To avoid a repeat of the Jan. 6 election insurrection, Congress needs to update a little-known law passed 134 years ago, experts say.
The Electoral Count Act of 1887 governs the casting and counting of electoral votes every four years, but the law's language is arcane and often confusing, which leaves room for misuse, according to the National Task Force on Election Crises. The cross-partisan group of more than 50 experts in election law, national security and voting rights released a report Tuesday renewing calls for swift congressional action to safeguard against potential future crises.
"Modernizing the ECA may well be the single most important thing that Congress can do to prevent a full-blown crisis in the next disputed presidential election," said Adav Noti, senior director for trial litigation and chief of staff at the Campaign Legal Center.
There are several deficiencies in the Electoral Count Act that experts say need to be rectified.
The timing for states to choose their electors, including the arcane rules for emergency, post-Election Day selection, should be clarified. "The current statute alludes vaguely to the possibility that a state's presidential election could result in 'failure,' but provides no definition or constraints, thus creating the potential for misunderstanding and even abuse," the report says.
The law should be reformed to better protect each state's ability to adjudicate its own post-election disputes and limit opportunities for second-guessing by partisan actors in Congress, the task force recommends.
The Electoral Count Act leaves too much room for uncertainty regarding the vice president's responsibilities, which are limited and ministerial, the report says. Before and on Jan. 6, there was speculation that the vice president had authority beyond opening envelopes and counting electoral votes. Therefore, the law should be updated to make clear the vice president "does not have the power to decide controversies that might arise over counting electoral votes or to otherwise decide the outcome of the election."

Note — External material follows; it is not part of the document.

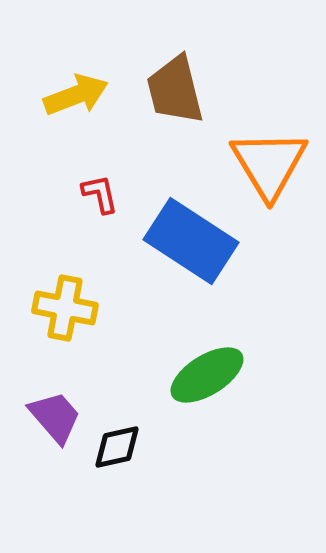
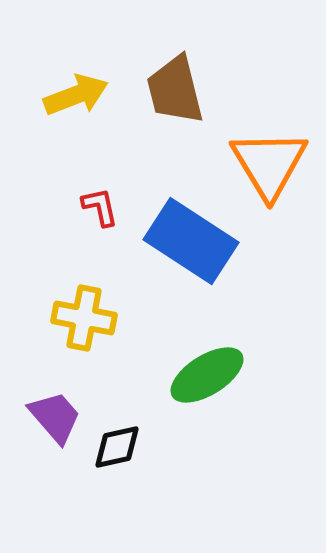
red L-shape: moved 13 px down
yellow cross: moved 19 px right, 10 px down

The threshold for raising objections to counting electoral votes should be raised well above the current requirement of only one member from each chamber, the report says. Also, the grounds upon which members of Congress may base objections should be narrowly defined so that lawmakers "may not simply substitute their own political preferences for the voters' judgment expressed at the ballot box and carried out by the Electoral College."
Finally, the law should be updated to establish procedures for resolving election disputes in Congress. The current mechanism is "convoluted and insufficient," the report says, because it details extensive procedures for Congress to follow but fails to provide a clear path to final resolution in many circumstances.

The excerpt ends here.